Przed minionym weekendem bialscy kryminalni ustalili, że 40-letni mieszkaniec powiatu bialskiego posiada znaczne ilości narkotyków. Mężczyzna został zatrzymany do kontroli drogowej niedaleko miejsca swojego zamieszkania.
– Już podczas pierwszych czynności policjanci, zarówno w samochodzie, jak i przy 40-latku, ujawnili narkotyki. Wykonane przez policjantów bialskiej drogówki badanie wstępnie wykazało, że mężczyzna kierował pod ich wpływem. Została od niego pobrana krew do badań na zawartość tych środków w organizmie – informuje rzecznik prasowy Komendy Miejskiej Policji w Białej Podlaskiej nadkomisarz Barbara Salczyńska-Pyrchla.
Gdy funkcjonariusze weszli na posesję 40-latka, w trakcie przeszukania znaleźli worki foliowe z zawartością suszu roślinnego, białego proszku oraz skrystalizowanej substancji. Po przeprowadzeniu wstępnego badania stwierdzili, że są to marihuana, amfetamina oraz mefedron. Na terenie posesji ujawnili też krzaki konopi innych niż włókniste. W działaniach brał udział policyjny pies wyszkolony do wykrywania narkotyków oraz jego przewodnik.
Ujawnione narkotyki wystarczyłyby do sporządzenia ponad 3,5 tysiąca porcji dilerskich. Funkcjonariusze ujawnili też wagę i woreczki z zapięciem strunowym. Nielegalne środki zostały zabezpieczone, a 40-latek – zatrzymany do wyjaśnienia.

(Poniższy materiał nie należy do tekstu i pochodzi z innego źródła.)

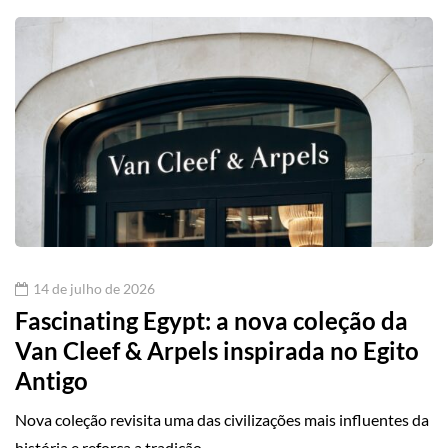
14 de julho de 2026
Fascinating Egypt: a nova coleção da
Van Cleef & Arpels inspirada no Egito
Antigo
Nova coleção revisita uma das civilizações mais influentes da
história e reforça a tradição…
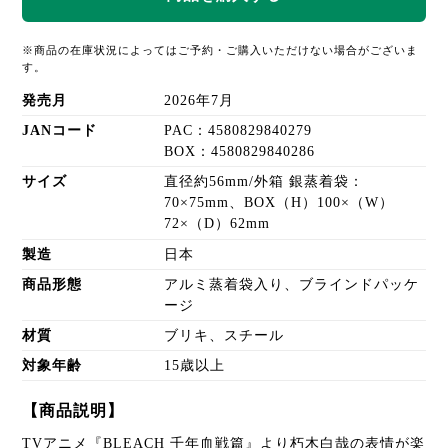
※商品の在庫状況によってはご予約・ご購入いただけない場合がございま
す。
発売月
2026年7月
JANコード
PAC：4580829840279
BOX：4580829840286
サイズ
直径約56mm/外箱 銀蒸着袋：
70×75mm、BOX（H）100×（W）
72×（D）62mm
製造
日本
商品形態
アルミ蒸着袋入り、ブラインドパッケ
ージ
材質
ブリキ、スチール
対象年齢
15歳以上
【商品説明】
TVアニメ『BLEACH 千年血戦篇』より朽木白哉の表情が楽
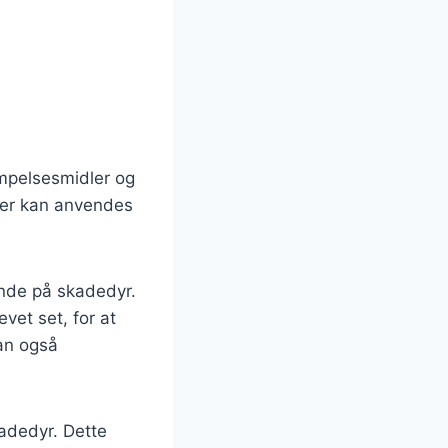
pelsesmidler og
, der kan anvendes
ende på skadedyr.
vet set, for at
an også
kadedyr. Dette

– Kryminalni zabezpieczyli również – na poczet przyszłych kar i grzywien – należącą do mężczyzny gotówkę. Odpowie on również za kierowanie autem pod wpływem środka odurzającego. Sąd Rejonowy w Białej Podlaskiej, na wniosek Policji i Prokuratury Rejonowej, zastosował wobec 40-latka środek zapobiegawczy w postaci tymczasowego aresztu. Zgodnie z obowiązującymi przepisami, grozi mu kara do dziesięciu lat pozbawienia wolności – dodaje rzecznik policji.